If a line includes "prepagado", copy it out of the entries.

....................

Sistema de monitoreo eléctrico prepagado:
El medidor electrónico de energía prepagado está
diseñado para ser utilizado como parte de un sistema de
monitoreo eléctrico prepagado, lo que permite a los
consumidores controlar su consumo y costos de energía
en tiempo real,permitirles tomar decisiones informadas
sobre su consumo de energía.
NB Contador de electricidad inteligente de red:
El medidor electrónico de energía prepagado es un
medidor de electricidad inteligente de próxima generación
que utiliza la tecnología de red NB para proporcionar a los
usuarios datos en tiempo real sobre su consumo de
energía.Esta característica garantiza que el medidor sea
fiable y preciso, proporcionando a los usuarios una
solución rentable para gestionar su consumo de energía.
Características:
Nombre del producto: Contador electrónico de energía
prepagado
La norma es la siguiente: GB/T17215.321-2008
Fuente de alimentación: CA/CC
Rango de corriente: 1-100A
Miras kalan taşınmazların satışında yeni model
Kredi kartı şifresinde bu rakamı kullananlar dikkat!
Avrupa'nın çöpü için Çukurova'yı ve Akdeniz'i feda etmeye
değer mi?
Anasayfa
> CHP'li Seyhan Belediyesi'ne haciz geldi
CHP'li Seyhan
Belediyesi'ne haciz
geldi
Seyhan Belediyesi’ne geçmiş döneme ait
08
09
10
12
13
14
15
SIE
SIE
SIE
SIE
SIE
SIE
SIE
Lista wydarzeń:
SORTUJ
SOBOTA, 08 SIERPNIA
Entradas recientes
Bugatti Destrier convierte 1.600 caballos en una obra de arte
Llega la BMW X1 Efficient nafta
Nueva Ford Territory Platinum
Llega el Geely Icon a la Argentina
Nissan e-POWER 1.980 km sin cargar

....................

• Response for this exercise:
Sistema de monitoreo eléctrico prepagado:
El medidor electrónico de energía prepagado está
monitoreo eléctrico prepagado, lo que permite a los
El medidor electrónico de energía prepagado es un
prepagado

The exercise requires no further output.